Harry Stephen Harkness (July 17, 1880 – January 23, 1919) was an American aviator and racing driver.

Biography
He was born in Cleveland, Ohio on July 17, 1880 to Standard Oil heir Lamon V. Harkness.

In 1918 his personal yacht was taken by the United States Navy, becoming  and was credited with sinking 3 German U-boats during World War I. Harkness sued the US government in 1918 because he did not believe that he was adequately compensated for the value of his yacht. 

He died of influenza in 1919, at his home, 270 Park Avenue, New York - a short four years following the death of his father Lamon V. Harkness.
In 1918, Harry commissioned the prestigious Schmieg/Hungate/Kotzian furniture manufacturer to exclusively create the Artcase for his Steinway Model B from Steinway & Sons. The piano was discovered in a mansion in 2008 and has been fully restored.

Following his death, his first wife, Mrs Marie M Cowan (née Harkness née Marbeck), whom he married in 1906 and divorced in 1916, sued for his entire $20 million estate, claiming he was of unsound mind when leaving the estate to his second wife, Mrs Florence Streuber Harkness née Gaines.

Legacy
Harry was an avid race car driver and won the first "Race to the Clouds", the Mount Washington Hillclimb Auto Race. Harry Harkness led a group of investors who bought the Sheepshead Bay Race Track, a thoroughbred horse racing facility they converted to use as an auto racing track. Following Harkness' unexpected death the facility was sold to real estate developers.  As a noted racer of the day, he was retroactively awarded the 1902 American Automobile Association National Championship in 1951. 1902 was the first year of AAA sanctioned racing.
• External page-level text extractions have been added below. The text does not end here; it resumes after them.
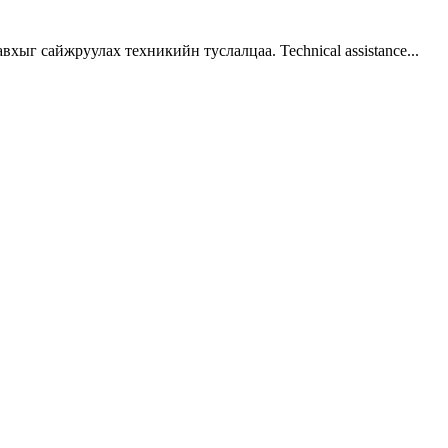
г сайжруулах техникийн туслалцаа. Technical assistance...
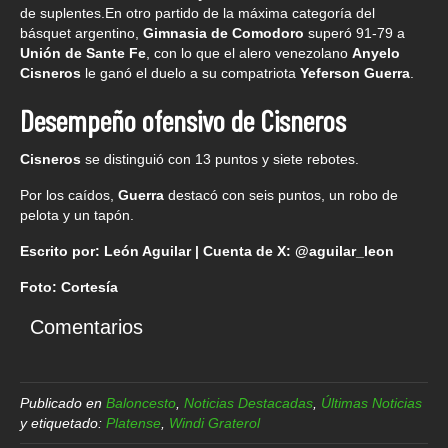
de suplentes.En otro partido de la máxima categoría del
básquet argentino,
Gimnasia de Comodoro
superó 91-79 a
Unión de Sante Fe
, con lo que el alero venezolano
Anyelo
Cisneros
le ganó el duelo a su compatriota
Yeferson Guerra
.
Desempeño ofensivo de Cisneros
Cisneros
se distinguió con 13 puntos y siete rebotes.
Por los caídos,
Guerra
destacó con seis puntos, un robo de
pelota y un tapón.
Escrito por: León Aguilar | Cuenta de X: @aguilar_leon
Foto: Cortesía
Comentarios
Publicado en
Baloncesto
,
Noticias Destacadas
,
Últimas Noticias
y etiquetado:
Platense
,
Windi Graterol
One of Harry's more famous races was against Henry Ford.

Aviation
Harkness financed the building of many early airplanes.  On March 4, 1911, he contracted early aviator Charles F. Walsh to build an airplane for use by his chief mechanic John Kiley at the Harkness camp established on North Island in San Diego, CA.

Walsh delivered the plane to the aviation camp at North Island on April 7, 1911.  This Harkness airplane was a Curtiss copy, but with four Farman-type ailerons mounted flush to the end of all four wings replacing the Curtiss-style ailerons normally located between the upper and lower wing.  The upper and lower ailerons were connected to each other via a vertical pole and operated in unison.  They were moved via wires connected to the pilots steering wheel post.  The wings also had about 1/3 more surface area than a Curtiss, spanning 40 feet with a 4.5 foot chord.  It measured 37 feet from the tip of the forward elevator to the tail of the rudder.  Both the rudder and front elevator were double surfaced, or box-type, with the rudder being enclosed by a pair of two foot square vertical wings on either side of the horizontal surface.  There was no elevator function to the tail.  The tail and elevator surfaces measured approximately two feet by six feet and were set much farther out from the wings than a normal Curtiss.  It was powered by a seven-cylinder Macomber rotary engine that reportedly weighed 250 pounds, generated 450 pounds of thrust, and produced 60 hp to turn an eight-foot propeller.  According to at least one source, Walsh added "silver dust" to the unbleached muslin of the flying surfaces.  This earned the aircraft the name "Silver Dart".

See also
Mount Washington Hillclimb Auto Race

References

External links
Early Aviators - Harry S. Harkness
 Information and photos of Sheepshead Bay Race Track

1880 births
1919 deaths
American aviators
Harry
Sportspeople from Cleveland
Racing drivers from Ohio
Deaths from the Spanish flu pandemic in New York (state)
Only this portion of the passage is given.